The nt sequence of the complete genome was compared with published sequences, using BLAST, with the grapevine carlavirus sequence having approximately 72% nt sequence identity to soybean carlavirus 1 and jasmine virus C, as well as approximately 71% nt sequence identity to several other carlaviruses, including CapLV (Supplementary Table S3). Based on the current ICTV guidelines for carlaviruses, a member of a new virus species should possess less than 80% amino acid (aa) sequence identity to all known viruses in its polymerase or CP coding gene (https://ictv.global/report_9th/RNApos/Betaflexiviridae), but concerns about these demarcation criteria have been raised recently [11]. Using the replicase aa sequence, the grapevine carlavirus showed 79% identity to caper carlavirus 1 and 78% identity to CapLV, suggesting that it is a novel member of the genus. Interestingly, the CP aa sequence identity was higher than the proposed threshold, with 87.5% aa sequence identity to caper carlavirus 1 and 86.6% identity to CapLV. Finally, the grapevine carlavirus sequence had less than 65% aa sequence identity to other members of the genus (Supplementary Table S3). Phylogenetic analysis was performed using ModelFinder and IQ-Tree [12, 13] following alignment with MUSCLE. The trees were generated using the maximum-likelihood method, using the LG + F + I + G4 model as the best fit for polymerase and the LG + F + G4 model for CP, with 1000 bootstrap replicates [14], and visualized using TreeView [15]. The replicase and CP sequences of the grapevine carlavirus isolate clustered together with the two caper carlaviruses (Fig. 1C and D), confirming that these are the most closely related viruses in the genus.

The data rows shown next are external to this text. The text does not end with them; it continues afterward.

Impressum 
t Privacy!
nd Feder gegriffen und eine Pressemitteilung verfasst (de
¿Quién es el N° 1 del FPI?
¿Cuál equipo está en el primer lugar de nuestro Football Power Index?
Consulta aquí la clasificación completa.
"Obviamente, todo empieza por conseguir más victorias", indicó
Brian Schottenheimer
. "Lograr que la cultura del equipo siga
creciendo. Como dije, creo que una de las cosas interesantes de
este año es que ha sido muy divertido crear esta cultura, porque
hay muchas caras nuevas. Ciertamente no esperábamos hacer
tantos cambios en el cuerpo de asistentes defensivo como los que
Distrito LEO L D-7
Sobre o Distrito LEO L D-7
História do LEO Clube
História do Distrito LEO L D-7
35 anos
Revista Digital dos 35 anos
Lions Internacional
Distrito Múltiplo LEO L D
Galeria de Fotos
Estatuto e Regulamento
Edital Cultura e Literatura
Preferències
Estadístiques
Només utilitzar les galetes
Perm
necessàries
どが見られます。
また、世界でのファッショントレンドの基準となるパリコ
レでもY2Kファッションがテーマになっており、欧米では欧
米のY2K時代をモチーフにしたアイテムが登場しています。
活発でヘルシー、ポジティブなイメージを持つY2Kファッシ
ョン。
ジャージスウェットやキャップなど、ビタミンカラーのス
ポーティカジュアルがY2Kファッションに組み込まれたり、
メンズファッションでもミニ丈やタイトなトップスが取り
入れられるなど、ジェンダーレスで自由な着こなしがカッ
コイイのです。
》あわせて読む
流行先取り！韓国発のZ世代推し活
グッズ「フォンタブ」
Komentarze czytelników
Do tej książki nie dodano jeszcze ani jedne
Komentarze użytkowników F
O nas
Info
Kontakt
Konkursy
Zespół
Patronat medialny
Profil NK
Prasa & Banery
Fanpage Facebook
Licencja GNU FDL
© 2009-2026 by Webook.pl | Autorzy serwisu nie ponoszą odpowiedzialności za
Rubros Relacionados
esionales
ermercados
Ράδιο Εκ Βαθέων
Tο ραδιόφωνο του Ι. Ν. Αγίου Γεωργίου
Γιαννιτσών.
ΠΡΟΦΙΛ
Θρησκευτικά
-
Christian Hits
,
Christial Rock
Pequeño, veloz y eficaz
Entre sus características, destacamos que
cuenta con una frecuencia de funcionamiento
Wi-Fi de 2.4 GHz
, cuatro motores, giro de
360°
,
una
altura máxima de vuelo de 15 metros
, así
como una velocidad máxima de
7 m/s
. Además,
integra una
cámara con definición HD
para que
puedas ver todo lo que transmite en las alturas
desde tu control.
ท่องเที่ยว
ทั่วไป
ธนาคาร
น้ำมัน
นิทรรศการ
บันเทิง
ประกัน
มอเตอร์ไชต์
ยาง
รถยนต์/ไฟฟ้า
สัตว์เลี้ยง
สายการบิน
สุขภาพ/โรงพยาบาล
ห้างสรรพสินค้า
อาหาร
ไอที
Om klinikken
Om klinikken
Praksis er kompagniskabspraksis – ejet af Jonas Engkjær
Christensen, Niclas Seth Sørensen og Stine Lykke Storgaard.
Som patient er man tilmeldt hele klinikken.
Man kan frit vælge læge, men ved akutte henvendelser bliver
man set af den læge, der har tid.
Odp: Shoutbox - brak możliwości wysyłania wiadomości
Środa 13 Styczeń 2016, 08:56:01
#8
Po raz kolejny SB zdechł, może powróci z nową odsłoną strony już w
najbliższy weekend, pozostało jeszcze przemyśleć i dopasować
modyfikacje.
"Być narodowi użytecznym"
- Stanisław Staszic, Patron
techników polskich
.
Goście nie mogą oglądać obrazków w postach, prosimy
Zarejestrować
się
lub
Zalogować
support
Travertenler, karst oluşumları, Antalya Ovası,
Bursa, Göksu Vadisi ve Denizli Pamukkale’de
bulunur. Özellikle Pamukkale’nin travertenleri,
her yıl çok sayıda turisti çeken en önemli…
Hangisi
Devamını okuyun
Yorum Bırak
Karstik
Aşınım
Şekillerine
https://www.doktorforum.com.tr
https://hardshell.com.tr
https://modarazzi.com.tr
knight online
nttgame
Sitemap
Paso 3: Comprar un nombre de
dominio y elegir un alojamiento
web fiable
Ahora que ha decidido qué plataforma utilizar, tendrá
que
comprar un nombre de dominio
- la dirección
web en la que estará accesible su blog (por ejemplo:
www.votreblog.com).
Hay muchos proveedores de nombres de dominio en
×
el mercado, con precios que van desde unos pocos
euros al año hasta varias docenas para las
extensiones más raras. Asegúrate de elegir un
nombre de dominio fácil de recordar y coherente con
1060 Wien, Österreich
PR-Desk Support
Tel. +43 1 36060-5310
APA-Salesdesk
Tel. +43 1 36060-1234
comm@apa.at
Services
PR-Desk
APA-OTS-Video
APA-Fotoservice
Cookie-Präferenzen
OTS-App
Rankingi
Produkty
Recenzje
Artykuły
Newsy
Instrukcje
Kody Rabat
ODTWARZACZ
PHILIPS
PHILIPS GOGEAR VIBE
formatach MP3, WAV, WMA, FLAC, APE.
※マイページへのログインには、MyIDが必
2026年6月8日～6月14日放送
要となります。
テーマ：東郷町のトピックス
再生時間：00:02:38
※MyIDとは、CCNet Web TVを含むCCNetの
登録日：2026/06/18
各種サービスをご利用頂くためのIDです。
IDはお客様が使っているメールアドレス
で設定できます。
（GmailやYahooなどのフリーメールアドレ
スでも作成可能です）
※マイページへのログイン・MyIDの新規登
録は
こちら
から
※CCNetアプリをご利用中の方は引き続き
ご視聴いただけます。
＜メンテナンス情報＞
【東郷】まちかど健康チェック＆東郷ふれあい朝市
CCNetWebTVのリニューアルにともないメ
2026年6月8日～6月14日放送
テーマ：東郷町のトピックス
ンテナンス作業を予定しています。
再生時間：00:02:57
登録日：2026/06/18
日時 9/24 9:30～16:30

Based on the host range and replicase and CP aa sequence identity values, the virus reported in this paper is distinct from other known carlaviruses. Accordingly, we have named it "grapevine carlavirus 1". The complete genome has a typical organization for members of the genus Carlavirus although it lacks the small ORF6 found in many members of the genus. Interestingly, genome sequence alignments with the two closest caper-infecting viruses identified an insertion of 266 nt in the TGB genes (nt 6939–7205) in grapevine carlavirus 1, suggesting significant genome variation despite the high degree of similarity in the CP coding region. Importantly, no symptoms were observed in the specific vine sample from which the sequence was obtained (Supplementary Fig. S1B). Further work to identify other viruses in this accession will be useful in case symptoms are observed at another time point during the growing season, as well as for testing the mechanical transmissibility of the virus, which is typical of the genus.